There is a persistent medium risk of terrorism in Jordan, given its proximity to conflicts in neighbouring Iraq and Syria where terrorist groups such as Islamic State (IS), Al-Qaeda and Al-Qaeda-linked outfits operate. Moreover, Jordanian communities, notably in Zarqa and Maan, have hosted sympathisers who have joined and led terrorist groups operating in neighbouring states and have, themselves, staged large-scale attacks in Amman. The US 2021 evacuation from Afghanistan and the complex attacks staged by Islamic State of Khorason Province could inspire local sympathisers in Jordan. The security forces, however, have proven effective at mitigating planned terrorist attacks and benefit from efficient intelligence services, which operate in Jordan and are embedded in neighbouring states. Nevertheless, terrorism continues to pose a threat. The last significant attacks were carried out in December 2016, with IS-claimed shootings in Al-Karak city in southern Jordan.
Jordan's liberal foreign exchange law entitles foreign investors to remit abroad, in a fully convertible foreign currency, foreign capital invested including all returns, profits and proceeds arising from the liquidation of investment projects. Non-Jordanian administrative and technical employees are permitted to transfer their salaries and compensation abroad.
The Jordanian dinar will stay pegged to the US dollar. The large current account deficit will be partly financed by inward foreign direct investment, debt inflows and donor support. Foreign reserves are rising and in July 2021 were equivalent to 9.2 months of current external payments, which should provide sufficient support to maintain the peg.
External conditions and political resistance to further austerity remain challenging. Jordan will retain US loan guarantees and access to foreign borrowing at concessional rates from multilateral institutions, and it will be able to meet its repayments fully. The rating is constrained by wide fiscal deficits and high public debt, but the government is trying to address these issues.
Jordan's credit challenges, including high government debt and social pressures stemming from weak growth and high unemployment, have been aggravated further by COVID-19. These will continue to constrain Jordan's creditworthiness, although the government's commitment to structural reforms, medium-term fiscal consolidation planning and international support for Jordan from the United States and Gulf Arab states mean that near-term negative trends will likely reverse over the next few years.

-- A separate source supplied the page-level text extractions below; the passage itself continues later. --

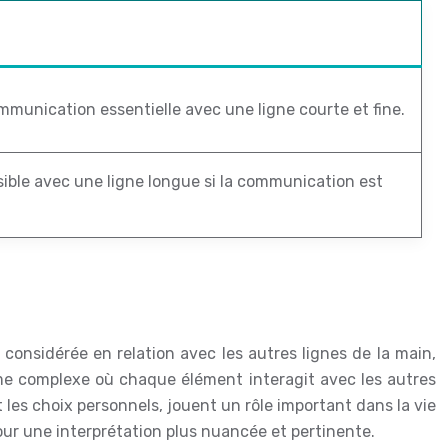
munication essentielle avec une ligne courte et fine.
ible avec une ligne longue si la communication est
re considérée en relation avec les autres lignes de la main,
tème complexe où chaque élément interagit avec les autres
t les choix personnels, jouent un rôle important dans la vie
our une interprétation plus nuancée et pertinente.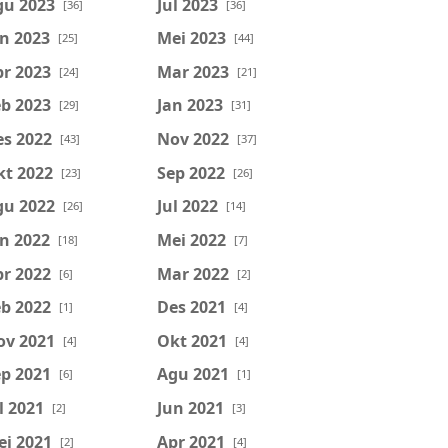
gu 2023
Jul 2023
[36]
[36]
n 2023
Mei 2023
[25]
[44]
r 2023
Mar 2023
[24]
[21]
b 2023
Jan 2023
[29]
[31]
es 2022
Nov 2022
[43]
[37]
kt 2022
Sep 2022
[23]
[26]
gu 2022
Jul 2022
[26]
[14]
n 2022
Mei 2022
[18]
[7]
r 2022
Mar 2022
[6]
[2]
b 2022
Des 2021
[1]
[4]
ov 2021
Okt 2021
[4]
[4]
p 2021
Agu 2021
[6]
[1]
l 2021
Jun 2021
[2]
[3]
ei 2021
Apr 2021
[2]
[4]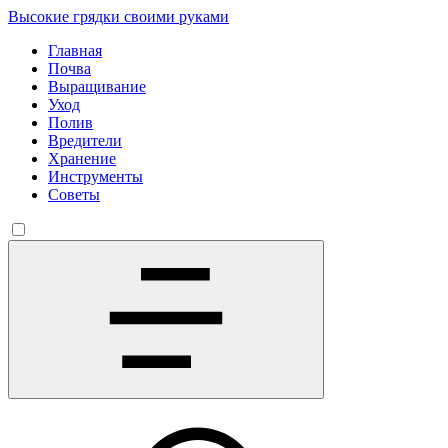
Высокие грядки своими руками
Главная
Почва
Выращивание
Уход
Полив
Вредители
Хранение
Инструменты
Советы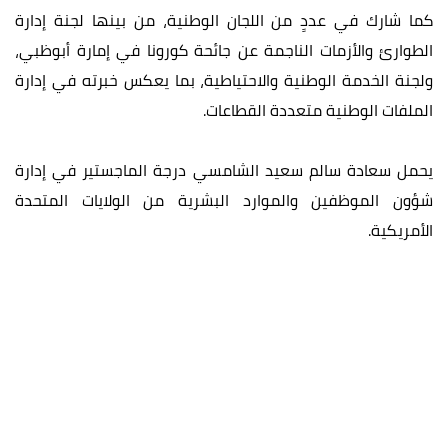
كما شارك في عددٍ من اللجان الوطنية، من بينها لجنة إدارة
الطوارئ والأزمات الناجمة عن جائحة كورونا في إمارة أبوظبي،
ولجنة الخدمة الوطنية والاحتياطية، بما يعكس خبرته في إدارة
الملفات الوطنية متعددة القطاعات.
يحمل سعادة سالم سعيد الشامسي درجة الماجستير في إدارة
شؤون الموظفين والموارد البشرية من الولايات المتحدة
الأمريكية.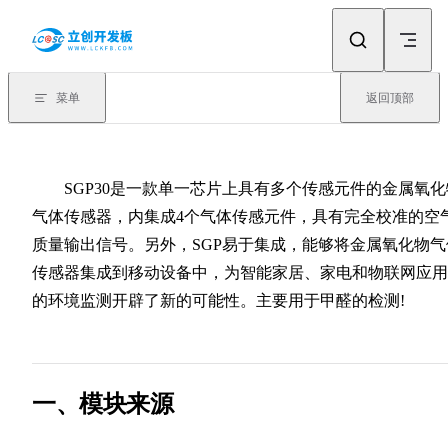
Skip to content
菜单
返回顶部
SGP30是一款单一芯片上具有多个传感元件的金属氧化
气体传感器，内集成4个气体传感元件，具有完全校准的空
质量输出信号。另外，SGP易于集成，能够将金属氧化物气
传感器集成到移动设备中，为智能家居、家电和物联网应用
的环境监测开辟了新的可能性。主要用于甲醛的检测!
一、模块来源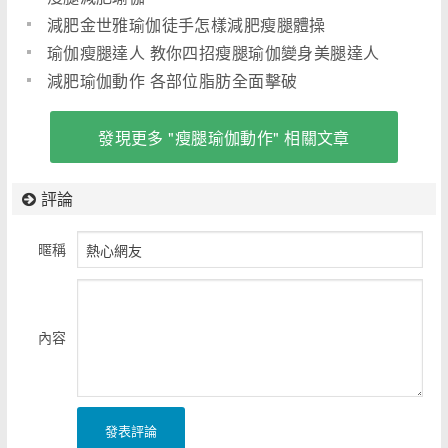
減肥金世雅瑜伽徒手怎樣減肥瘦腿體操
瑜伽瘦腿達人 教你四招瘦腿瑜伽變身美腿達人
減肥瑜伽動作 各部位脂肪全面擊破
發現更多 "瘦腿瑜伽動作" 相關文章
評論
暱稱
內容
發表評論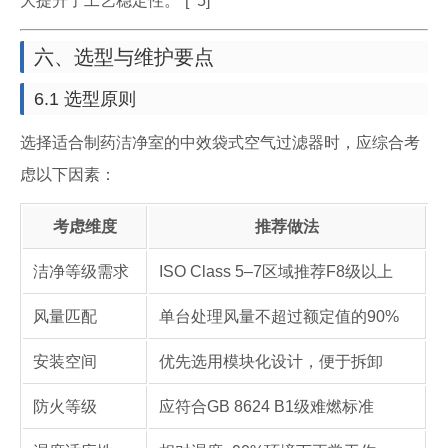
大提升了工艺稳定性。”[^5]
六、选型与维护要点
6.1 选型原则
选择适合制药洁净室的中效袋式空气过滤器时，应综合考
虑以下因素：
考虑维度
推荐做法
洁净等级需求
ISO Class 5–7区域推荐F8级以上
风量匹配
单台处理风量不超过额定值的90%
安装空间
优先选用模块化设计，便于拆卸
防火等级
应符合GB 8624 B1级难燃标准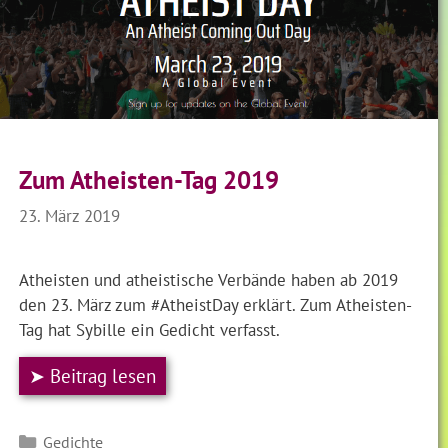
Zum Atheisten-Tag 2019
23. März 2019
Atheisten und atheistische Verbände haben ab 2019
den 23. März zum #AtheistDay erklärt. Zum Atheisten-
Tag hat Sybille ein Gedicht verfasst.
➤ Beitrag lesen
Kategorien
Gedichte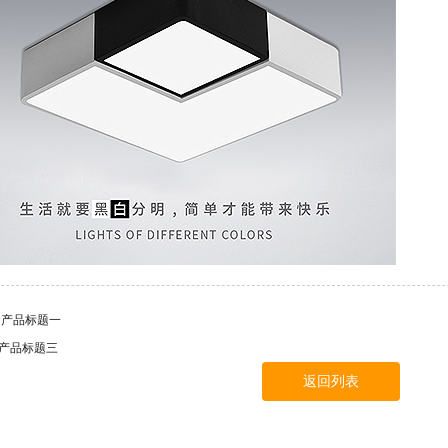
: 产品标题一
 产品标题三
返回列表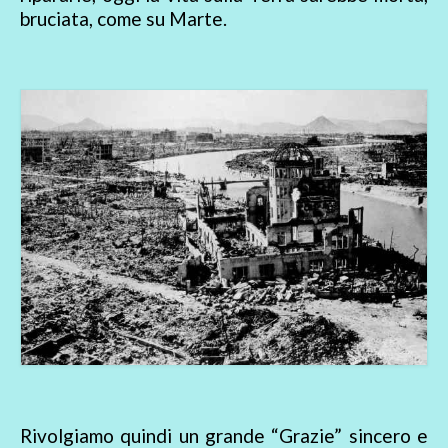
bruciata, come su Marte.
Rivolgiamo quindi un grande “Grazie” sincero e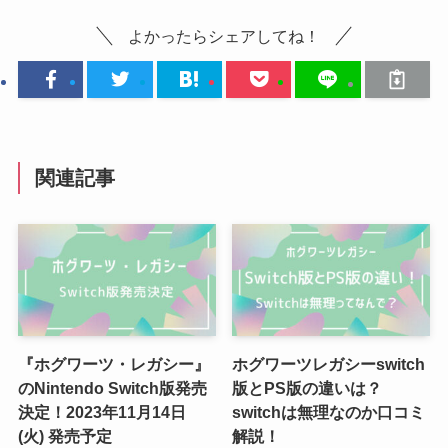
よかったらシェアしてね！
関連記事
『ホグワーツ・レガシー』
ホグワーツレガシーswitch
のNintendo Switch版発売
版とPS版の違いは？
決定！2023年11月14日
switchは無理なのか口コミ
(火) 発売予定
解説！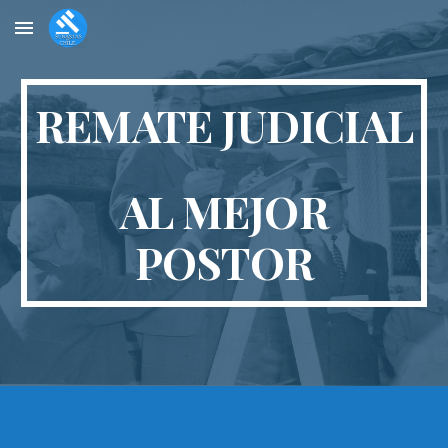
Skip to main content
Skip to navigation
REMATE JUDICIAL
AL MEJOR
POSTOR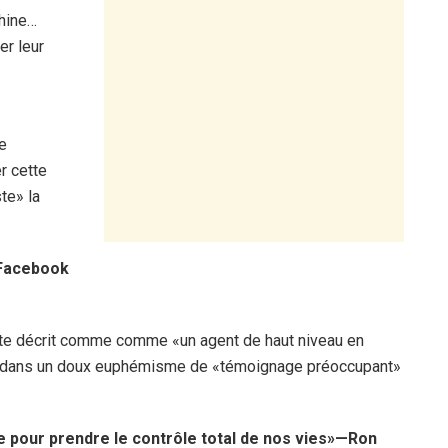
Chine…
er leur
de
r cette
ste» la
 Facebook
lerte décrit comme comme «un agent de haut niveau en
ée dans un doux euphémisme de «témoignage préoccupant»
ite pour prendre le contrôle total de nos vies»—Ron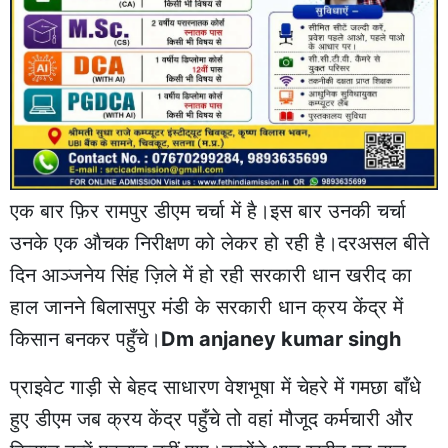
एक बार फ़िर रामपुर डीएम चर्चा में है।इस बार उनकी चर्चा
उनके एक औचक निरीक्षण को लेकर हो रही है।दरअसल बीते
दिन आञ्जनेय सिंह ज़िले में हो रही सरकारी धान खरीद का
हाल जानने बिलासपुर मंडी के सरकारी धान क्रय केंद्र में
किसान बनकर पहुँचे।
Dm anjaney kumar singh
प्राइवेट गाड़ी से बेहद साधारण वेशभूषा में चेहरे में गमछा बाँधे
हुए डीएम जब क्रय केंद्र पहुँचे तो वहां मौजूद कर्मचारी और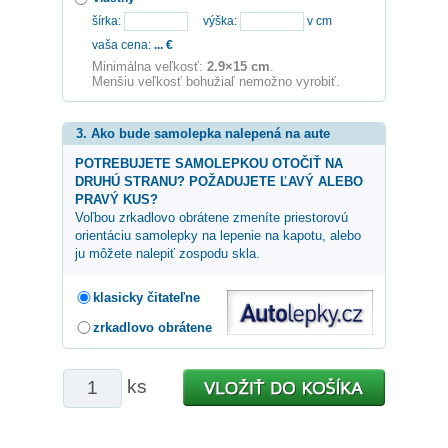
šírka:
výška:
v cm
vaša cena:
...
€
Minimálna veľkosť:
2.9×15 cm
.
Menšiu veľkosť bohužiaľ nemožno vyrobiť.
3. Ako bude samolepka nalepená na aute
POTREBUJETE SAMOLEPKOU OTOČIŤ NA
DRUHÚ STRANU? POŽADUJETE ĽAVÝ ALEBO
PRAVÝ KUS?
Voľbou zrkadlovo obrátene zmeníte priestorovú
orientáciu samolepky na lepenie na kapotu, alebo
ju môžete nalepiť zospodu skla.
klasicky čitateľne
zrkadlovo obrátene
ks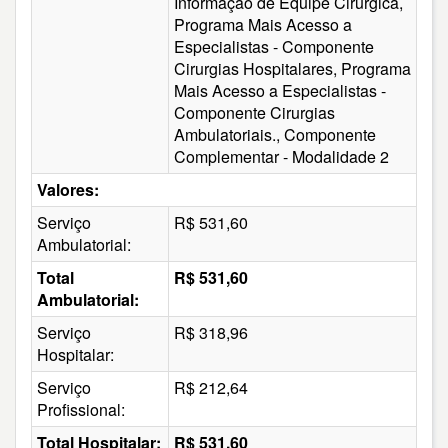
Informação de Equipe Cirúrgica,
Programa Mais Acesso a
Especialistas - Componente
Cirurgias Hospitalares, Programa
Mais Acesso a Especialistas -
Componente Cirurgias
Ambulatoriais., Componente
Complementar - Modalidade 2
Valores:
Serviço
R$ 531,60
Ambulatorial:
Total
R$ 531,60
Ambulatorial:
Serviço
R$ 318,96
Hospitalar:
Serviço
R$ 212,64
Profissional:
Total Hospitalar:
R$ 531,60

In November 2020, Moody's affirmed Jordan's B1 credit and maintained the stable outlook. They also affirmed the long-term sovereign credit rating at 'BB-'. Although the government deficit stands at USD1.97bn in the 2021 budget (5.8%), it is expected gradually to narrow to 2.6% in 2022, as revenue recovers with the economy, pandemic-related tax reliefs, and as the government maintains expenditure restraint.
In June 2021, Fitch affirmed Jordan's Long-Term Foreign-Currency Issuer Default Rating (IDR) at 'BB-' with a negative outlook. The ratings are supported by a record of gradual fiscal and economic reforms and resilient domestic and external financing linked to the liquid banking sector, public pension fund and funding from Jordan's external partners. However, the negative outlook reflects the risk that government debt deteriorates further amid an uncertain recovery and a difficult social context following COVID-19.
Jordan's general government deficit widened to 5.4% of GDP in 2020, from 1.4% in 2019, driven by a 40% collapse in non-tax revenue, despite a 6% increase in tax revenue due to government efforts to improve tax collection. Spending growth was contained at 4%, reflecting a modest pandemic support package and offsetting measures towards expenditure restraint, including a freeze on civil service hiring and bonuses.